Saturday, August 11, 2007

At the beginning

“Tell me your purpose.” She says that in a quiet way, in a gentle way, in a way that invites me to open my heart to her.

“Sophia, my heart might tell you one of my true aims, my soul might tell you another of my true aims, and my spirit might tell you yet another. Who am I to say where my true purpose lies?” She turns around to look at me, frowning, as if to tell me that I’ve let myself off the hook too easily with my glib answer.

“What do you want, Christos? Knowing who and what you are, knowing what you have, knowing what you do, and knowing what you’ve become, what is it that you want more than anything else in the world? What is it that motivates your days and nights, what is it that compels you to prevail in spite of hardship, what is it that takes you into the depths of your soul and to the heights of your spirit?”
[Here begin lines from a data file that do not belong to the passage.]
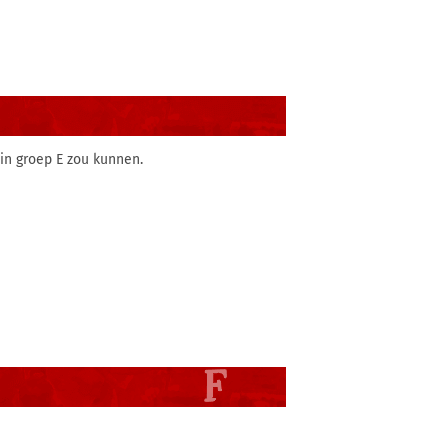
 in groep E zou kunnen.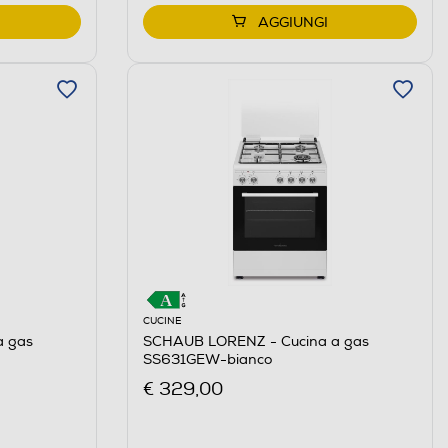
AGGIUNGI
CUCINE
a gas
SCHAUB LORENZ - Cucina a gas
SS631GEW-bianco
€ 329,00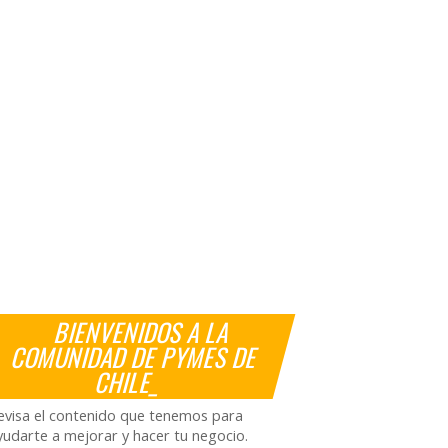
BIENVENIDOS A LA
COMUNIDAD DE PYMES DE
CHILE_
evisa el contenido que tenemos para
yudarte a mejorar y hacer tu negocio.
I sigh and walk away from her. Her questioning is relentless, but not unwelcome. We both know how important it is to articulate a central purpose in life that would organize and integrate everything that I am, all that I do, everything that I have, and all that I seek to become. I walk through a door onto a balcony overlooking a cityscape at night. The sky is clear and a cool breeze teases my face. I cannot escape from her here; our most intimate of links keeps us in constant contact. I tell her, in the privacy of my own mind, in no uncertain terms, that I am ignorant: “Sophia, I simply do not know.”

“You do know; you simply have yet to put it into words.” I close my eyes, feeling a rush of desire in response to the intimate, erotic tone of her words – words that flow like warm honey into my awareness, as they always do when we separate from each other spatially. My sensitivity to the cool breeze heightens. Goosebumps run up and down my back like a caress.

“Where do I begin?” I reply weakly.

Soft laughter bubbles up inside me. “You begin at the beginning, my precious one.”